Неплохой домик на окраине города вполне можно было купить за десять—пятнадцать тысяч долларов. За такие, а, если повезет, и гораздо большие деньги вполне можно попробовать сбыть хотя бы одну пару рисунков. Хотя он пока и не знал подлинной их стоимости, но старый итальянский мастер – это в любом случае серьезно. Вокруг полно не слишком щепетильных, но состоятельных любителей, которые легко могут заинтересоваться сделкой. В доказательство подлинности он может предоставить письма. Бумага, конверты – такое сложно подделать. В конце концов, подумал Наумкин, приобретение ценностей с рук всегда сопряжено с риском. Зато, в случае удачи, покупатель не останется в накладе. Где, скажите, на каком аукционе, в каком салоне они смогут с ходу и недорого купить старых итальянцев?

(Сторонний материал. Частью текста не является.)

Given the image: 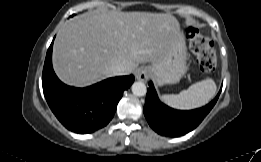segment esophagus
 Wrapping results in <instances>:
<instances>
[{"label": "esophagus", "mask_w": 261, "mask_h": 162, "mask_svg": "<svg viewBox=\"0 0 261 162\" xmlns=\"http://www.w3.org/2000/svg\"><path fill=\"white\" fill-rule=\"evenodd\" d=\"M149 74V69L146 67H140L135 71V77L140 81H146L149 78Z\"/></svg>", "instance_id": "34e87169"}]
</instances>
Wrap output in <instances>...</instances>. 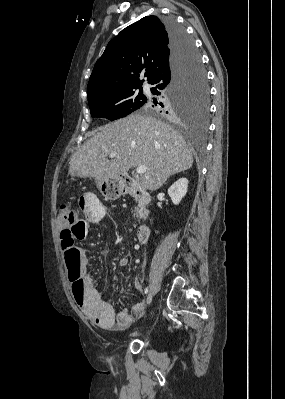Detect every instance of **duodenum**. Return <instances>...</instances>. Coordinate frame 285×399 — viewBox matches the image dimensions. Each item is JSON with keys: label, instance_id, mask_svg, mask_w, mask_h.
Returning a JSON list of instances; mask_svg holds the SVG:
<instances>
[{"label": "duodenum", "instance_id": "duodenum-1", "mask_svg": "<svg viewBox=\"0 0 285 399\" xmlns=\"http://www.w3.org/2000/svg\"><path fill=\"white\" fill-rule=\"evenodd\" d=\"M125 190L128 195L137 199L142 205L150 204L151 198L143 191L141 186L134 183H126ZM151 224L152 220L150 211L146 210L137 231V240L140 243H145L148 241L151 234Z\"/></svg>", "mask_w": 285, "mask_h": 399}]
</instances>
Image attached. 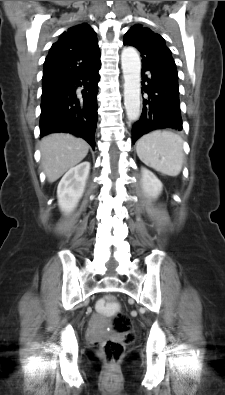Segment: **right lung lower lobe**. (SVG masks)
Instances as JSON below:
<instances>
[{
  "mask_svg": "<svg viewBox=\"0 0 225 395\" xmlns=\"http://www.w3.org/2000/svg\"><path fill=\"white\" fill-rule=\"evenodd\" d=\"M101 62L74 73L62 75L43 84L41 96L40 136L71 133L95 147L97 93ZM83 86L80 94L77 87Z\"/></svg>",
  "mask_w": 225,
  "mask_h": 395,
  "instance_id": "1",
  "label": "right lung lower lobe"
}]
</instances>
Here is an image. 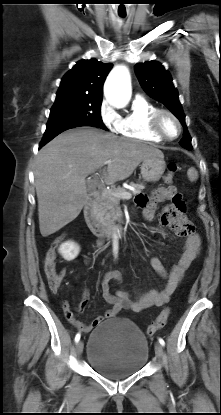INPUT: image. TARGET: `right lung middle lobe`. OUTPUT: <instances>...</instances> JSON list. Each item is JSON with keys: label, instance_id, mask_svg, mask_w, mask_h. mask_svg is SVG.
Masks as SVG:
<instances>
[{"label": "right lung middle lobe", "instance_id": "dd1d6c3e", "mask_svg": "<svg viewBox=\"0 0 221 415\" xmlns=\"http://www.w3.org/2000/svg\"><path fill=\"white\" fill-rule=\"evenodd\" d=\"M101 103L102 98L98 97L75 94L56 95L47 124L82 123L107 130L101 118Z\"/></svg>", "mask_w": 221, "mask_h": 415}]
</instances>
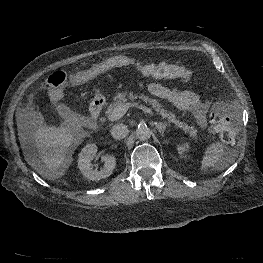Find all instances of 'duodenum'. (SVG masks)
Masks as SVG:
<instances>
[{"label":"duodenum","mask_w":263,"mask_h":263,"mask_svg":"<svg viewBox=\"0 0 263 263\" xmlns=\"http://www.w3.org/2000/svg\"><path fill=\"white\" fill-rule=\"evenodd\" d=\"M102 109L103 102L101 100L92 101L89 107L90 113L95 120H98L100 118Z\"/></svg>","instance_id":"duodenum-1"}]
</instances>
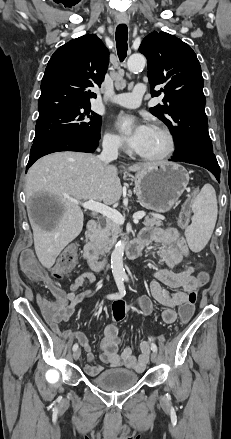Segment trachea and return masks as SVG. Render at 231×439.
I'll use <instances>...</instances> for the list:
<instances>
[{
    "label": "trachea",
    "mask_w": 231,
    "mask_h": 439,
    "mask_svg": "<svg viewBox=\"0 0 231 439\" xmlns=\"http://www.w3.org/2000/svg\"><path fill=\"white\" fill-rule=\"evenodd\" d=\"M128 28L125 24H120L116 28V47L120 61H123L127 56Z\"/></svg>",
    "instance_id": "1"
}]
</instances>
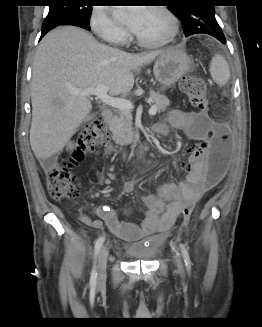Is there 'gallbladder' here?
<instances>
[{"label":"gallbladder","mask_w":262,"mask_h":327,"mask_svg":"<svg viewBox=\"0 0 262 327\" xmlns=\"http://www.w3.org/2000/svg\"><path fill=\"white\" fill-rule=\"evenodd\" d=\"M90 118H91V116L88 115V116H86V117L84 118V121H88Z\"/></svg>","instance_id":"obj_1"}]
</instances>
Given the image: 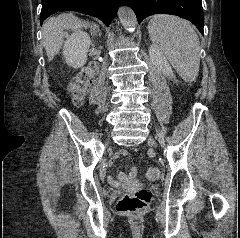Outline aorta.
Segmentation results:
<instances>
[{"instance_id":"1","label":"aorta","mask_w":240,"mask_h":238,"mask_svg":"<svg viewBox=\"0 0 240 238\" xmlns=\"http://www.w3.org/2000/svg\"><path fill=\"white\" fill-rule=\"evenodd\" d=\"M118 17L125 30L128 32L135 31L137 26V19L132 9L124 6L120 7L118 10Z\"/></svg>"}]
</instances>
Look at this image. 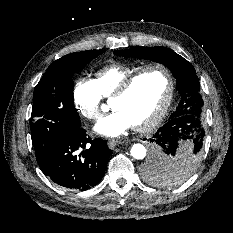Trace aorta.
<instances>
[{"label":"aorta","instance_id":"762f6f07","mask_svg":"<svg viewBox=\"0 0 233 233\" xmlns=\"http://www.w3.org/2000/svg\"><path fill=\"white\" fill-rule=\"evenodd\" d=\"M147 150L144 145L140 143L133 144L131 147V155L137 159L142 160L145 158Z\"/></svg>","mask_w":233,"mask_h":233}]
</instances>
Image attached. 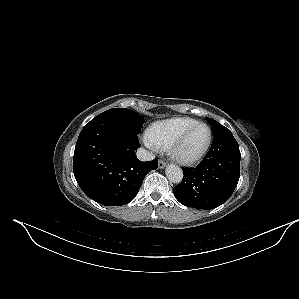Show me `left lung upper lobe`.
Wrapping results in <instances>:
<instances>
[{
  "label": "left lung upper lobe",
  "instance_id": "1",
  "mask_svg": "<svg viewBox=\"0 0 299 299\" xmlns=\"http://www.w3.org/2000/svg\"><path fill=\"white\" fill-rule=\"evenodd\" d=\"M206 121L209 123V125L211 126V129L213 131V134L219 132L220 130L225 129L226 127H224L223 125H221L219 122L211 119V118H206Z\"/></svg>",
  "mask_w": 299,
  "mask_h": 299
}]
</instances>
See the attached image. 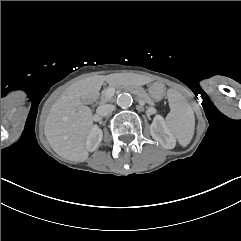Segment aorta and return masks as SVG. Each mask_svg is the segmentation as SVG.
Segmentation results:
<instances>
[{
    "label": "aorta",
    "instance_id": "762f6f07",
    "mask_svg": "<svg viewBox=\"0 0 241 241\" xmlns=\"http://www.w3.org/2000/svg\"><path fill=\"white\" fill-rule=\"evenodd\" d=\"M132 96L128 93L119 94L117 97V104L121 108H128L132 105Z\"/></svg>",
    "mask_w": 241,
    "mask_h": 241
}]
</instances>
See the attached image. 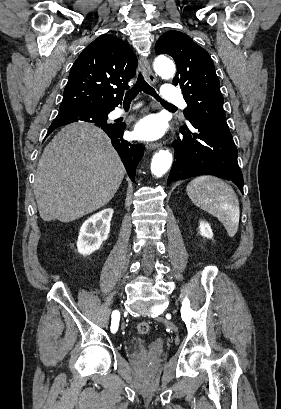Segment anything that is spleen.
Instances as JSON below:
<instances>
[{
    "instance_id": "spleen-1",
    "label": "spleen",
    "mask_w": 281,
    "mask_h": 409,
    "mask_svg": "<svg viewBox=\"0 0 281 409\" xmlns=\"http://www.w3.org/2000/svg\"><path fill=\"white\" fill-rule=\"evenodd\" d=\"M186 190L196 207L217 217L229 237L236 235L240 219L239 200L230 184L217 176H196L187 184Z\"/></svg>"
}]
</instances>
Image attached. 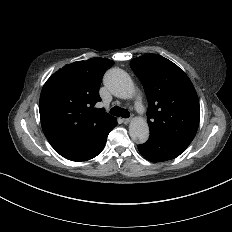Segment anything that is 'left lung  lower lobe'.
Returning a JSON list of instances; mask_svg holds the SVG:
<instances>
[{
    "mask_svg": "<svg viewBox=\"0 0 232 232\" xmlns=\"http://www.w3.org/2000/svg\"><path fill=\"white\" fill-rule=\"evenodd\" d=\"M138 149L147 160L162 162L178 157L186 148L158 135L150 134L148 141L138 145Z\"/></svg>",
    "mask_w": 232,
    "mask_h": 232,
    "instance_id": "left-lung-lower-lobe-1",
    "label": "left lung lower lobe"
}]
</instances>
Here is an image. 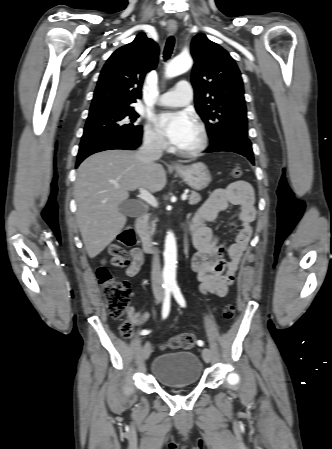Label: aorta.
I'll use <instances>...</instances> for the list:
<instances>
[{
	"label": "aorta",
	"mask_w": 332,
	"mask_h": 449,
	"mask_svg": "<svg viewBox=\"0 0 332 449\" xmlns=\"http://www.w3.org/2000/svg\"><path fill=\"white\" fill-rule=\"evenodd\" d=\"M192 59L189 55L175 57L166 67L165 77L173 78L187 72L192 67ZM163 280L167 285H176L177 245L173 232L169 231L165 238L164 246Z\"/></svg>",
	"instance_id": "1"
}]
</instances>
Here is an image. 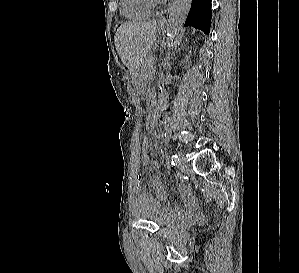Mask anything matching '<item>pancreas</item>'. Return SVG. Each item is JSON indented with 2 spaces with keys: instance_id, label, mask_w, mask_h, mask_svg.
Returning a JSON list of instances; mask_svg holds the SVG:
<instances>
[{
  "instance_id": "cf45deb5",
  "label": "pancreas",
  "mask_w": 299,
  "mask_h": 273,
  "mask_svg": "<svg viewBox=\"0 0 299 273\" xmlns=\"http://www.w3.org/2000/svg\"><path fill=\"white\" fill-rule=\"evenodd\" d=\"M154 70L155 67H154L152 55H148L142 63L143 77L147 80L154 73Z\"/></svg>"
}]
</instances>
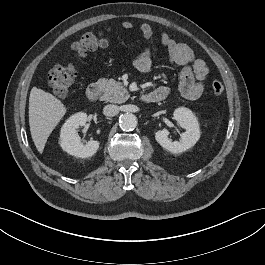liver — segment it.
<instances>
[{
	"label": "liver",
	"instance_id": "1",
	"mask_svg": "<svg viewBox=\"0 0 265 265\" xmlns=\"http://www.w3.org/2000/svg\"><path fill=\"white\" fill-rule=\"evenodd\" d=\"M66 113L64 104L52 94L33 87L29 97V126L33 142L42 153L48 137Z\"/></svg>",
	"mask_w": 265,
	"mask_h": 265
}]
</instances>
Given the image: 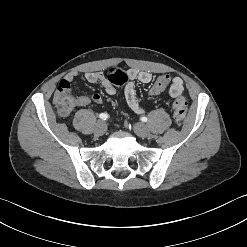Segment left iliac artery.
Wrapping results in <instances>:
<instances>
[{
	"mask_svg": "<svg viewBox=\"0 0 247 247\" xmlns=\"http://www.w3.org/2000/svg\"><path fill=\"white\" fill-rule=\"evenodd\" d=\"M147 117H141V121H143V122H147Z\"/></svg>",
	"mask_w": 247,
	"mask_h": 247,
	"instance_id": "44dca946",
	"label": "left iliac artery"
}]
</instances>
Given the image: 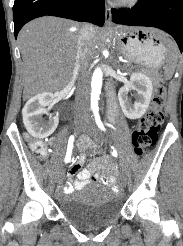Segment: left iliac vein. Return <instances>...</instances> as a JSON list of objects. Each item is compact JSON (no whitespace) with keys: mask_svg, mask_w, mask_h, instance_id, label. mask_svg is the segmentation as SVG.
I'll use <instances>...</instances> for the list:
<instances>
[{"mask_svg":"<svg viewBox=\"0 0 183 246\" xmlns=\"http://www.w3.org/2000/svg\"><path fill=\"white\" fill-rule=\"evenodd\" d=\"M97 141H101L102 137L97 128L95 127L93 121L89 120L85 128ZM123 181L125 179L123 178Z\"/></svg>","mask_w":183,"mask_h":246,"instance_id":"1","label":"left iliac vein"}]
</instances>
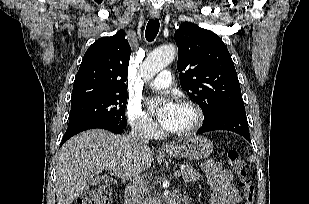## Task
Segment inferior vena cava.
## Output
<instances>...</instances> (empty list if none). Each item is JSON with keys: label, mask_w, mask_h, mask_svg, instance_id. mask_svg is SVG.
Wrapping results in <instances>:
<instances>
[{"label": "inferior vena cava", "mask_w": 309, "mask_h": 204, "mask_svg": "<svg viewBox=\"0 0 309 204\" xmlns=\"http://www.w3.org/2000/svg\"><path fill=\"white\" fill-rule=\"evenodd\" d=\"M128 138L134 146L140 149L148 147L149 136L142 124L135 125ZM146 191L147 184L141 176V172L134 174L125 190V204H152L150 201L144 200Z\"/></svg>", "instance_id": "1"}]
</instances>
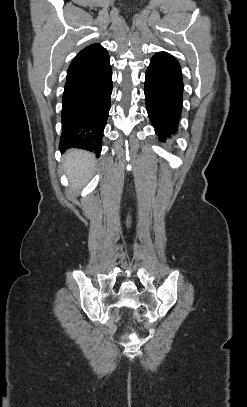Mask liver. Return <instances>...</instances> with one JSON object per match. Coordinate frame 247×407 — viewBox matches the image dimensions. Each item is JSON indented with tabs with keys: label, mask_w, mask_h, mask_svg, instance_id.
I'll list each match as a JSON object with an SVG mask.
<instances>
[{
	"label": "liver",
	"mask_w": 247,
	"mask_h": 407,
	"mask_svg": "<svg viewBox=\"0 0 247 407\" xmlns=\"http://www.w3.org/2000/svg\"><path fill=\"white\" fill-rule=\"evenodd\" d=\"M94 166L95 158L92 153L79 149H71L66 152L64 169L73 190L80 189L89 181Z\"/></svg>",
	"instance_id": "6515ba94"
}]
</instances>
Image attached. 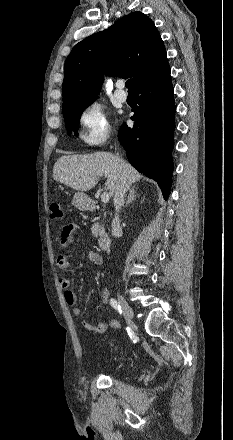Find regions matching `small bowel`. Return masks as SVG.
<instances>
[{
  "label": "small bowel",
  "mask_w": 233,
  "mask_h": 440,
  "mask_svg": "<svg viewBox=\"0 0 233 440\" xmlns=\"http://www.w3.org/2000/svg\"><path fill=\"white\" fill-rule=\"evenodd\" d=\"M79 229V226L75 223L67 224L63 227L61 235H60V248L62 253L57 256L56 264L61 270H71L73 268L72 263L70 262L67 255L64 253L67 251L75 242L76 233ZM88 258L95 265L101 266L103 264L102 257L97 252H89ZM59 286L64 290V299L65 302L73 308V314L76 317H80L83 314L82 309L78 306V296L77 294L70 289L71 281L67 276H60L58 280ZM108 291L106 288L101 290V303L103 305L107 304ZM82 326L85 330L92 333H104L108 329H117L120 326V323L117 319H112L109 322H100L95 324L90 321H83Z\"/></svg>",
  "instance_id": "small-bowel-1"
}]
</instances>
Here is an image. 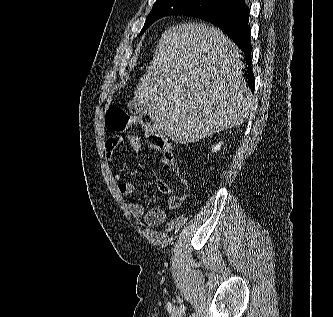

А захотят экспертизу – Бога ради, только уже без него.
Оставался вопрос – кому предложить? Кто может стать первым покупателем отрытого Наумкиным сокровища? Кроме платежеспособности это должен быть человек, который умеет хранить секреты, который не побежит тут же хвастаться приобретением. И уж тем более – не откроет имени продавца. Немного пораскинув мозгами, Борис Леонидович решил, что такого человека он знает.
Дело в том, за годы, проведенные в Ордынске, Наумкин стал своего рода экспертом местного рынка художественных ценностей, чему немало поспособствовали его питерское «происхождение» и служба в музее.
Иногда его приглашали в оценочные комиссии, иногда – для несложной экспертизы. Не один раз он выступал посредником в небольших сделках, но чаще всего – помогал местной элите в формировании их личных коллекций. Нельзя сказать, что Борис Леонидович был таким уж крупным специалистом, но на безрыбье, как известно, и рак рыба. Так что на захолустном местном фоне Наумкин выглядел изрядной величиной.
По большей части подобная деятельность значительных дивидендов Наумкину не приносила, поскольку деловая жилка отсутствовала у него напрочь. Зато он был человеком эрудированным, начитанным и действительно неплохо знал свое дело. Поэтому так называемая неформальная деятельность по большей части доставляла ему исключительно эстетическое удовольствие, да и просто скрашивала его унылое провинциальное существование.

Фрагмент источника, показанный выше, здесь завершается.